A new study
on the Zika virus in mice has revealed that a genetic mutation in the virus may be the reason that contemporary infections are causing worse outcomes than infections years prior.
Once seen as a mild infection when it was discovered in 1947, the Zika virus of today can cause devastating microcephaly
in newborns and can lead to Guillain-Barré Syndrome
(GBS) in adults. To this end, researchers set out to determine what happened to the virus since it was first discovered that enabled it to become such a serious infection.
The research team, led by Ling Yuan of the Chinese Academy of Sciences in Beijing, China, used mice to compare 3 current strains of the virus with an older isolate from 2010 that was captured in Cambodia. According to the research results, the 3 contemporary strains, “killed all lab mice exposed to them, producing a series of neurological symptoms. On the other hand, the 2010 strain only killed about 17% of mice.” Upon further examination, the investigators found that “a critical mutation that altered a key protein in the protective coating of newer Zika viruses. This single change greatly enhanced Zika's ability to infect, damage and destroy human precursor brain cells.”

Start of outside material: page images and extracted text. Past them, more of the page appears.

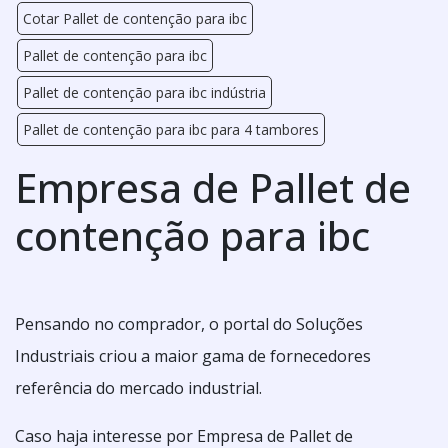
Cotar Pallet de contenção para ibc
Pallet de contenção para ibc
Pallet de contenção para ibc indústria
Pallet de contenção para ibc para 4 tambores
Empresa de Pallet de
contenção para ibc
Pensando no comprador, o portal do Soluções
Industriais criou a maior gama de fornecedores
referência do mercado industrial.
Caso haja interesse por Empresa de Pallet de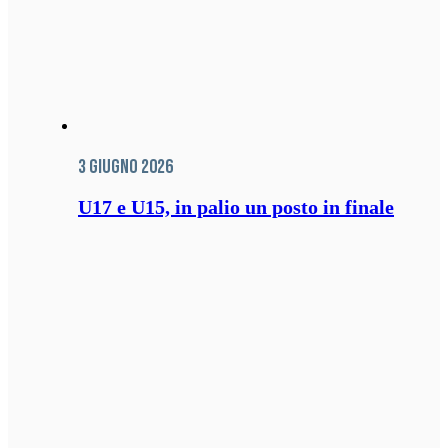
3 Giugno 2026
U17 e U15, in palio un posto in finale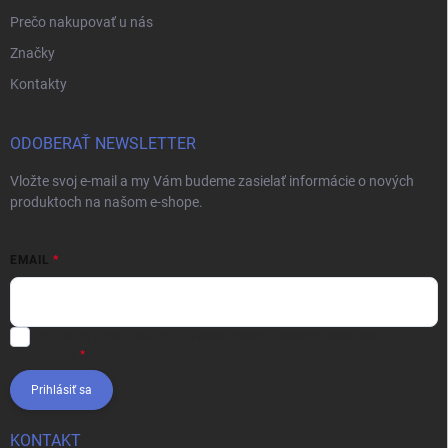
Prečo nakupovať u nás
Značky
Kontakty
ODOBERAŤ NEWSLETTER
Vložte svoj e-mail a my Vám budeme zasielať informácie o nových
produktoch na našom e-shope.
EMAIL
Vložením e-mailu súhlasíte s
podmienkami ochrany osobných
údajov
Prihlásiť sa
KONTAKT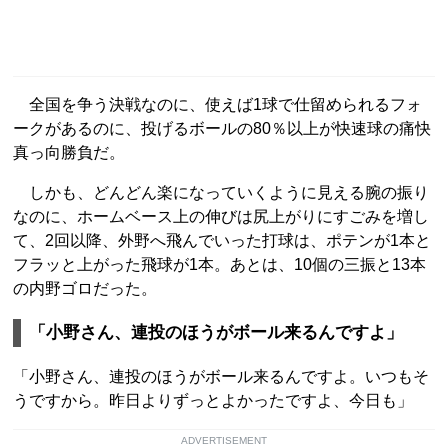
全国を争う決戦なのに、使えば1球で仕留められるフォ
ークがあるのに、投げるボールの80％以上が快速球の痛快
真っ向勝負だ。
しかも、どんどん楽になっていくように見える腕の振り
なのに、ホームベース上の伸びは尻上がりにすごみを増し
て、2回以降、外野へ飛んでいった打球は、ポテンが1本と
フラッと上がった飛球が1本。あとは、10個の三振と13本
の内野ゴロだった。
「小野さん、連投のほうがボール来るんですよ」
「小野さん、連投のほうがボール来るんですよ。いつもそ
うですから。昨日よりずっとよかったですよ、今日も」
ADVERTISEMENT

The investigators speculate that this mutation occurred sometime in 2013, prior to an outbreak of Zika virus in French Polynesia. The first reports of Zika-related microcephaly and GBS also occurred around that time.

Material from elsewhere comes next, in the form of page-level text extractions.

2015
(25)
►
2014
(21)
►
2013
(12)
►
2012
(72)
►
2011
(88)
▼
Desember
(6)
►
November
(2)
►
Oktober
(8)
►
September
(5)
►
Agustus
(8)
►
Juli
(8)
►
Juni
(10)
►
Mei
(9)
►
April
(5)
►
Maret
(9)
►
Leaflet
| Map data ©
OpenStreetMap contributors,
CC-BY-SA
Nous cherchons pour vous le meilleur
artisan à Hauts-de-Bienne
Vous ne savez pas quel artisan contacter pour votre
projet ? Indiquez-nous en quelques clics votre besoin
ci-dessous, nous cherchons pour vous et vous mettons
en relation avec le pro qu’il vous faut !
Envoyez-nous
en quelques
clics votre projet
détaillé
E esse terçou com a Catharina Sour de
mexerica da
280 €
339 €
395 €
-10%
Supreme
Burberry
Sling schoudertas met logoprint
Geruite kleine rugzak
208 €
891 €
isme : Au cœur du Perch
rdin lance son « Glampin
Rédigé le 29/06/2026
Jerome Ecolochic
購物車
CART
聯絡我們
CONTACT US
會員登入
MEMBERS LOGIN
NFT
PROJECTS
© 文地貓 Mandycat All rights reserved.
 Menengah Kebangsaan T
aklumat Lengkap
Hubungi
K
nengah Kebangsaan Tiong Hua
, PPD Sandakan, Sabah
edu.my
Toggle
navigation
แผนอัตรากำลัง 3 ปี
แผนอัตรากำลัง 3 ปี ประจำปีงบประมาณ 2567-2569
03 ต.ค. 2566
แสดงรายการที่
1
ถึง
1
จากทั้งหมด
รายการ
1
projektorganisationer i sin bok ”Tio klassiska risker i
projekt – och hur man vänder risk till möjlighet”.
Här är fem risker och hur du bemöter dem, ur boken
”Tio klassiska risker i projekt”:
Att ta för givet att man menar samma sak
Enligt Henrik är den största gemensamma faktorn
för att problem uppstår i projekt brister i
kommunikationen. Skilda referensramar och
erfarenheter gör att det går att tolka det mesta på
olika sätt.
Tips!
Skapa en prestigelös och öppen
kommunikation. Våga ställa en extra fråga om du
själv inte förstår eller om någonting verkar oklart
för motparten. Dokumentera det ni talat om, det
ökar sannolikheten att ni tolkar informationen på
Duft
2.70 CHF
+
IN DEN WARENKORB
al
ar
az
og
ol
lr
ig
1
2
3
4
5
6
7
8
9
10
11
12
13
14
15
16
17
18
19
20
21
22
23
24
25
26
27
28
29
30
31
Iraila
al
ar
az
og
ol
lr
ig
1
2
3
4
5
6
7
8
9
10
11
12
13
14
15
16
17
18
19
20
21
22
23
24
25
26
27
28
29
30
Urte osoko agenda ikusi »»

Although he was not involved in the research, Michael Osterholm, PhD, MPH, director of the University of Minnesota's Center for Infectious Disease Research and Policy remarked on how this discovery suggests that more disturbing surprises may be in store. “The mutation that potentially caused this health outcome in humans is occurring in a virus where additional mutations could still occur,” stated
Dr. Osterholm. “[This] could bring us other new health challenges.” He is quick to add that more research is needed, however, as research on animals does not always produce the same results in humans.

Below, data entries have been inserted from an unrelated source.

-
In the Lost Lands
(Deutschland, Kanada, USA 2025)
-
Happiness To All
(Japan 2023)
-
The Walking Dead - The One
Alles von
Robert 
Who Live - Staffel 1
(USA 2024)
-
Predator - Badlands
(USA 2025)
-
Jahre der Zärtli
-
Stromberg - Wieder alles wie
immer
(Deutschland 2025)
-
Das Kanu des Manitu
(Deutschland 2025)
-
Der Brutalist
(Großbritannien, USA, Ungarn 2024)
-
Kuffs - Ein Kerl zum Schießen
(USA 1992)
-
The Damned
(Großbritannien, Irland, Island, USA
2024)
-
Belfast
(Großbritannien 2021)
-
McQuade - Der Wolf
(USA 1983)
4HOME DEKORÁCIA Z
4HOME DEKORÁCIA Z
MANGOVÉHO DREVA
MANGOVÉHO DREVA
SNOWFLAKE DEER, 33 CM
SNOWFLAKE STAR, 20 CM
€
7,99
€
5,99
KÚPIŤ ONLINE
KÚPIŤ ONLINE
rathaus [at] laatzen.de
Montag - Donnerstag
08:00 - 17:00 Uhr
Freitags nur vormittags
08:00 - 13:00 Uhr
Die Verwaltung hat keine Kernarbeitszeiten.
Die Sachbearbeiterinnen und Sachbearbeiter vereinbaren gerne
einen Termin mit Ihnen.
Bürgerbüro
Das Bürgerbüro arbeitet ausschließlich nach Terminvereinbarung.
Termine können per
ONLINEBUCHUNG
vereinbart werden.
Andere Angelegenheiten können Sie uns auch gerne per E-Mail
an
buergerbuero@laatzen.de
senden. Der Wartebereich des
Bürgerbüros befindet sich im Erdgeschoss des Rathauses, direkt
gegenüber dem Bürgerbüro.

As more information comes to light on the Zika virus, the Centers for Disease Control and Prevention (CDC) recently announced that it is deactivating its emergency response for the virus in order to “transition efforts to normal program operations.” The Zika Emergency Operations Center (EOC) was first activated in January 2016 in response to the devastating effects of the virus seen in newborns. According to the CDC, “a team of experts from across the agency, called the Zika Coordination and Operations Transition Team, will lead the transition from EOC activation to routine, long-term activities and will ensure timely coordination and collaboration on scientific, communication, and policy activities.”
The deactivation of this EOC for Zika does not mean that the threat posed by the virus is lessened. The virus remains a public health threat around the world, particularly for pregnant women. The CDC state that “the possibility of local transmission in the continental United States and Hawaii still exists. CDC remains committed to protecting the health of Americans and will continue working to protect the nation from the threat of Zika. CDC recommends travelers to areas with a risk of Zika
take steps to prevent Zika by preventing mosquito bites
and sexual transmission
of Zika during and after travel. CDC continues to recommend that pregnant women avoid travel to areas with risk of Zika.”